Model Interpolation Using HTS-Engine

If you have two trained models, you can use hts-engine to interpolate and synthesize from them. Here is an example interpolation command, assuming you already have voices trained under directories voice1 and voice2:

hts_engine -td voice1/voices/qst001/ver1/tree-dur.inf -td voice2/voices/qst001/ver1/tree-dur.inf -tf voice1/voices/qst001/ver1/tree-lf0.inf -tf voice2/voices/qst001/ver1/tree-lf0.inf -tm voice1/voices/qst001/ver1/tree-mgc.inf -tm voice2/voices/qst001/ver1/tree-mgc.inf -tl voice1/voices/qst001/ver1/tree-lpf.inf -tl voice2/voices/qst001/ver1/tree-lpf.inf -md voice1/voices/qst001/ver1/dur.pdf -md voice2/voices/qst001/ver1/dur.pdf -mf voice1/voices/qst001/ver1/lf0.pdf -mf voice2/voices/qst001/ver1/lf0.pdf -mm voice1/voices/qst001/ver1/mgc.pdf -mm voice2/voices/qst001/ver1/mgc.pdf -ml voice1/voices/qst001/ver1/lpf.pdf -ml voice2/voices/qst001/ver1/lpf.pdf -dm voice2/voices/qst001/ver1/mgc.win1 -dm voice2/voices/qst001/ver1/mgc.win2 -dm voice2/voices/qst001/ver1/mgc.win3 -df voice2/voices/qst001/ver1/lf0.win1 -df voice2/voices/qst001/ver1/lf0.win2 -df voice2/voices/qst001/ver1/lf0.win3 -dl voice2/voices/qst001/ver1/lpf.win1 -s 48000 -p 240 -a 0.55 -g 0 -l -b 0.4 -cm voice1/voices/qst001/ver1/gv-mgc.pdf -cm voice2/voices/qst001/ver1/gv-mgc.pdf -cf voice1/voices/qst001/ver1/gv-lf0.pdf -cf voice2/voices/qst001/ver1/gv-lf0.pdf -k voice2/voices/qst001/ver1/gv-switch.inf -em voice2/voices/qst001/ver1/tree-gv-mgc.inf -ef voice1/voices/qst001/ver1/tree-gv-lf0.inf -ef voice2/voices/qst001/ver1/tree-gv-lf0.inf -b 0.0 -ow nat_0001.wav nat_0001.lab -i 2 0.5 0.5

hts_engine

Speech lab students: we have this located in
/proj/tts/hts-2.3/hts_engine_API-1.09/bin/hts_engine

Options

td, tf, tm, and tl are all decision tree files (for state duration, spectrum, log f0, and low-pass filter respectively). You need to specify these for both voice1 and voice2.
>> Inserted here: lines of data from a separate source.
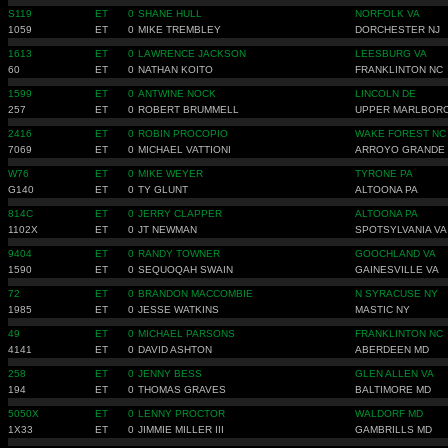
S119
ET
0
SHANE HULL
NORFOLK VA
1059
ET
0
MIKE TREMBLEY
DORCHESTER NJ
1613
ET
0
LAWRENCE JACKSON
LEESBURG VA
60
ET
0
NATHAN KOITO
FRANKLINTON NC
1599
ET
0
ANTWINE NOCK
LINCOLN DE
257
ET
0
ROBERT BRUMMELL
UPPER MARLBOR
2416
ET
0
ROBIN PROCOPIO
WAKE FOREST NC
7069
ET
0
MICHAEL VATTIONI
ARROYO GRANDE
W76
ET
0
MIKE WEYER
TYRONE PA
G140
ET
0
TY GLUNT
ALTOONA PA
814C
ET
0
JERRY CLAPPER
ALTOONA PA
1102X
ET
0
JT NEWMAN
SPOTSYLVANIA VA
9404
ET
0
RANDY TOWNER
GOOCHLAND VA
1590
ET
0
SEQUOQAH SWAIN
GAINESVILLE VA
72
ET
0
BRANDON MACCOMBIE
N SYRACUSE NY
1985
ET
0
JESSE WATKINS
MASTIC NY
49
ET
0
MICHAEL PARSONS
FRANKLINTON NC
4141
ET
0
DAVID ASHTON
ABERDEEN MD
258
ET
0
JENNY BESS
GLEN ALLEN VA
194
ET
0
THOMAS GRAVES
BALTIMORE MD
5050X
ET
0
LENNY PROCTOR
WALDORF MD
1X33
ET
0
JIMMIE MILLER III
GAMBRILLS MD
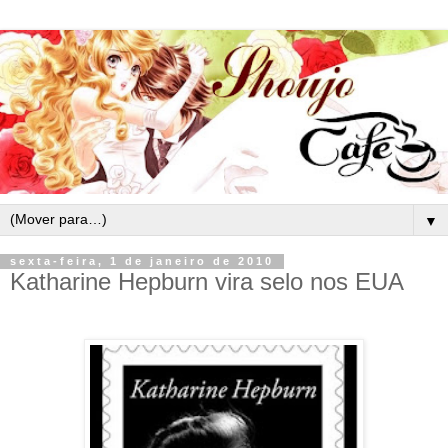
▼
sexta-feira, 1 de janeiro de 2010
Katharine Hepburn vira selo nos EUA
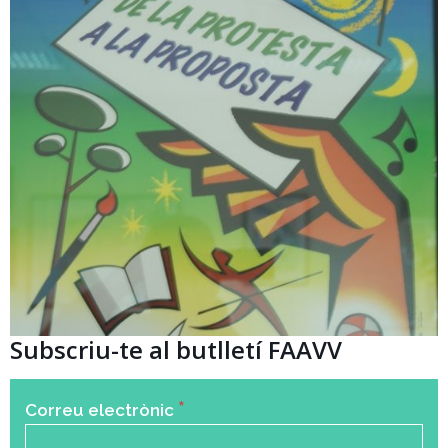
Subscriu-te al butlletí FAAVV
*
Correu electrònic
md, mf, mm, and ml are all pdf model files for state duration, spectrum, lf0, and low-pass filter respectively. You need to specify these for both of the voices you are interpolating.
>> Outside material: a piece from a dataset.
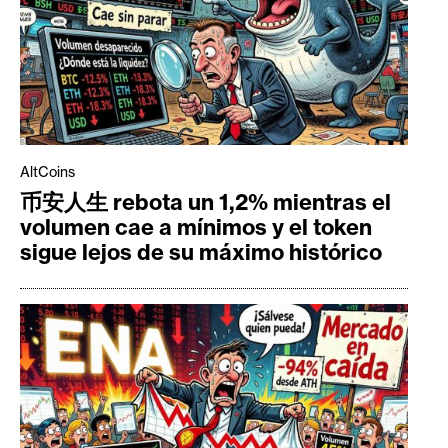
AltCoins
币安人生 rebota un 1,2% mientras el
volumen cae a mínimos y el token
sigue lejos de su máximo histórico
dm, df, and dl are window files for calculation delta of spectrum, lf0, and lpf respectively. These should be the same for both voices so no need to specify twice, but you do need to put win1, win2, and win3 for both dm and df, but just win1 for dl.

cm and cf are filenames for global variance of spectrum and lf0. It will let you specify these for either just one or both voices, but since they may differ for different voices, it should get specified for both voices.

k is a tree for GV switch. You can specify for just one or for both voices.

em and ef are decision tree files for global variance of spectrum and lf0. You can specify for just one or for both voices, but again these will differ for different voices, so best to specify for both.

Synthesis

-ow nat_0001.wav -- the output synthesized file.
nat_0001.lab -- the fullcontext label file to synthesize from.
-i 2 0.5 0.5 -- interpolate two voices, with weights each 0.5.